Preliminary council election results released yesterday saw Ruawai farmer and businessman Mr Gent, with 4,799 votes, easily beating Mangawhai's Bruce Rogan's 1,256 votes.

It is a reasonably sombre return to democracy for the district, which has been under the control of Government-appointed commissioners since 2012, when the previous elected council stepped aside, realising they were out of their depth with KDC's spiralling debt, a result of the botched Mangawhai Sewage Scheme.

Mr Gent was resolute, rather than victorious yesterday, though said he was "very pleased" with the election outcome.


"I've got to be able to do this job and deliver against some considerable challenges," Mr Gent said. "I would rather 'ra-ra' when we've made some real progress and are on equal footing with other councils in New Zealand. I would pop the champagne at that point."

Joining Mr Gent at the table will be councillors Libby Jones, Peter Wethey and Jonathan Larsen for Otamatea Ward; Andrew Wade and Karen Joyce-Paki for Dargaville; and Anna Curnow, Victoria De La Varis-Woodcock and Julie Geange for West Coast Central.

Principled rates rebel Mr Rogan became a household name in Kaipara with his tireless battle against the council in relation to illegally set rates following the scheme.

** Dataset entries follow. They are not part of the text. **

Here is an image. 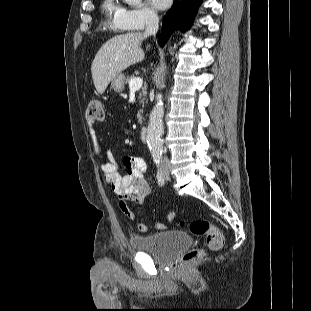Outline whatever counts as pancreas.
Masks as SVG:
<instances>
[{
    "label": "pancreas",
    "instance_id": "1",
    "mask_svg": "<svg viewBox=\"0 0 311 311\" xmlns=\"http://www.w3.org/2000/svg\"><path fill=\"white\" fill-rule=\"evenodd\" d=\"M133 78H134V76H128V77L126 78V80H125V83H128V84H129V82H130L131 79H133ZM146 94H147L146 89L143 88V89L141 90V92L139 93V98H140V102H141V103H144ZM142 113H143V111H139L138 114H137L138 123H139V124H142V122H143Z\"/></svg>",
    "mask_w": 311,
    "mask_h": 311
}]
</instances>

Mr Rogan had campaigned on sorting out "unfinished business", while Mr Gent said it was now time to look to the future, a future which included paying down the district's $65 million debt burden as quickly as possible while maintaining service levels and infrastructure.

"There's definitely the challenge of making something that's got problems into something we can be proud of," he said.

Mr Gent said the first order of business was getting councillors together "informally", learning about their vision for the district and working out what was actually achievable. He was also looking at getting the team some independent governance coaching.

"It's better [the training] is done by an independent third party. We don't want a team of Greg yes-people," Mr Gent said.

Mr Gent has more than 20 years' governance experience including as chairman of Northland Dairy and Kiwi Dairy companies, and deputy chairman of Fonterra.


He currently chairs Southern Cross Health Group and FMG but said prior to the election that he would be trimming back his commitments outside Kaipara.